Right after graduating with a Bachelor’s degree in Marketing, Bo moved to Boulder, Colorado where after just five months, realized the “Rocky Mountain High” wasn’t for him. Missing his family, he moved back to Connecticut.

In 1994, Bo met his wife-to-be, Kim, at the bar “Archie Moore’s,” which is where they got the name for their first dog, Archie, which is where he got the name for his business. Bo and Kim moved to Boston, Massachusetts shortly after they met, got married, and been living in the Boston area happily ever since, with their dog, and two children.

For updates on Bo’s latest projects, visit

1. Why did you write the book? What was your motivation behind it?

I wrote this book because I noticed a disturbing trend: a vocal minority started to have tremendous influence over both individuals, our institutions, and businesses. This group deemed themselves the arbiters of political correctness and social justice. To even question these people is social and professional suicide. Even our academic institutions have swept aside the scientific method and scholarly debate in fear of the repercussions for disagreeing with these false gods and their rhetoric. The “uncomfortable idea” that the critical thinking community used to relish has now become the idea that should not be questioned—at least not publicly. This is a major societal problem that needs to be solved.

2. Who do you see as your main audience for this book and what do you hope they will get from reading your book?

This is the ironic part, or perhaps the challenge that I have as the author. The book does not cater to any one ideology. The political left and right will find things they agree with as well as things they disagree with. The religious and non-religious will be offended. Those with conservative values and more progressive values will be upset by something in this book. The question is, can the readers suspend their ideological zeal in favor of reason?

3. Why do you think you are the right person to write this book? How do you think your qualifications or experience make this a better book?
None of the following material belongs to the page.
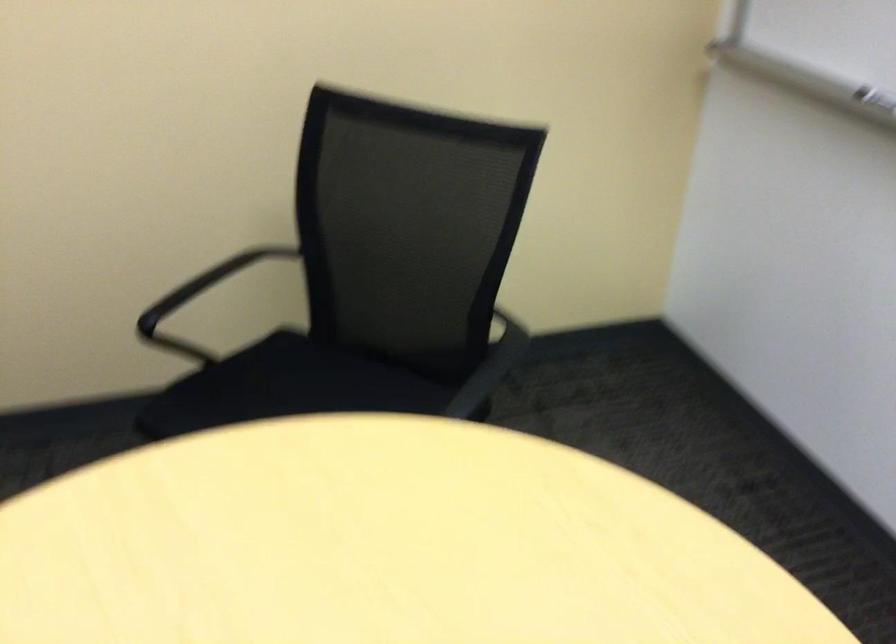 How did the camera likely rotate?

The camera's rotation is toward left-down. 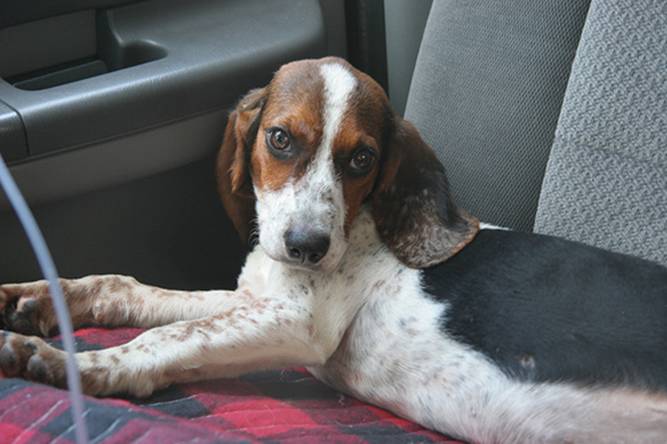 I want to click on side of door, so click(x=113, y=222). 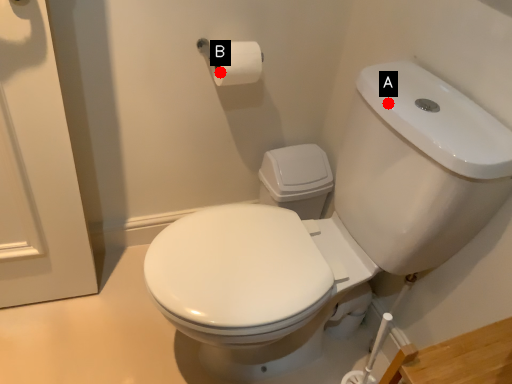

I have a PhD in social psychology. Although what we see happening with facts being denied and non-dangerous opposing views being silenced can be explained by multiple disciplinaries, social psychology offers the greatest insight, as well as solutions. Plus, I am generally indifferent about these topics, which allows my reason to prevail where others who are passionate about these topics allow their emotions to interfere with reason, leading to poor conclusions.

4. Did you ever consider writing under a pseudonym?

No. I am not embarrassed nor ashamed about any views I hold, especially the ideas I write about in this book. I don’t even share my views on the topics—I simply present the arguments that many people are afraid to present. Many of these arguments I don’t agree with, but I do present them.

5. Were there any topics you left out of the book because you were afraid of the consequences?

Yes and no. I wrote the first edition back in 2016 before the U.S. presidential election. I wrote an article about no matter who wins, we should support him or her (Trump was running against Clinton). After Trump won, I was so turned off by his behavior and his apparent disregard for honesty, that I removed the article from the book. Then about a year later, I put the article back in, realizing that what I wrote did not mean we need to agree with whoever is in office; just that we need to give the a fair shot, and avoid buying into the media rhetoric.

6. The book’s latest edition has just been published in November of 2021, five years after the first edition. Have you received any blowback from writing about such controversial and taboo topics?

I get the occasional “unfriending,” nasty comment, and one-star rating on my book because I offended someone. The university where I used to teach as an adjunct professor never invited me back. I can’t be sure it was because of this book, but I wouldn’t be surprised if it were.